Literature inclusion and exclusion criteria

Inclusion criteria were given as follows: (I) the included article was a randomized controlled study; (II) the language of the final included article was English; (III) the included research subjects were patients with thyroid autoimmune disease; (IV) the patient cooperated with the doctor’s follow-up diagnosis and treatment, and the index of pathological analysis was within the 95% confidence interval (CI).

Exclusion criteria were as follows: I. the articles mentioning the research object with other thyroid diseases; II. articles which were duplicated or without complete data; III. case-control studies, relevant conference materials, literature reviews, individual case research reports, lectures, and review literature; IV. patients who had taken iodine-containing drugs; and patients who had used drugs that affect the thyroid.

After the final obtained documents were read through by two experts, the topics, abstracts, and full texts were read through, and then a comprehensive screening was performed. Before screening, three preliminary experiments were required. The two experts each gave their final opinions.

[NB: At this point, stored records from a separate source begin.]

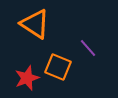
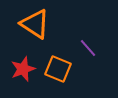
orange square: moved 2 px down
red star: moved 4 px left, 9 px up
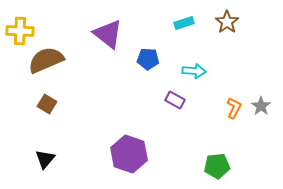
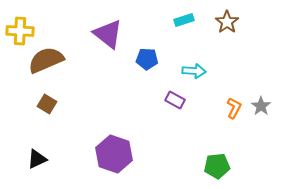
cyan rectangle: moved 3 px up
blue pentagon: moved 1 px left
purple hexagon: moved 15 px left
black triangle: moved 8 px left; rotated 25 degrees clockwise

If the final conclusions were inconsistent, it should discuss again to obtain a consistent conclusion. If the results can’t be discussed, it could seek the help of a third party to obtain consistent comments.

Observation indexes

The result indicators were whether the T3 level, T4 level, and TSH level were abnormal.

Data extraction

The final selected articles would be screened by two professionals in the industry after reading the full text of the article, and three pre-experiments would be done before screening. If the opinions of the two experts diverged, they needed to be discussed again to come up with a consistent conclusion. If it failed to get a consistent conclusion, it could seek third-party advice to give a consistency evaluation. The general data of the extracted article included: I. the name of the first author; II. the publication year of the article; III. the sample size of the literature experimental group; IV. the sample size of the literature control group; and V. whether the T3 level, T4 level, and TSH level were abnormal.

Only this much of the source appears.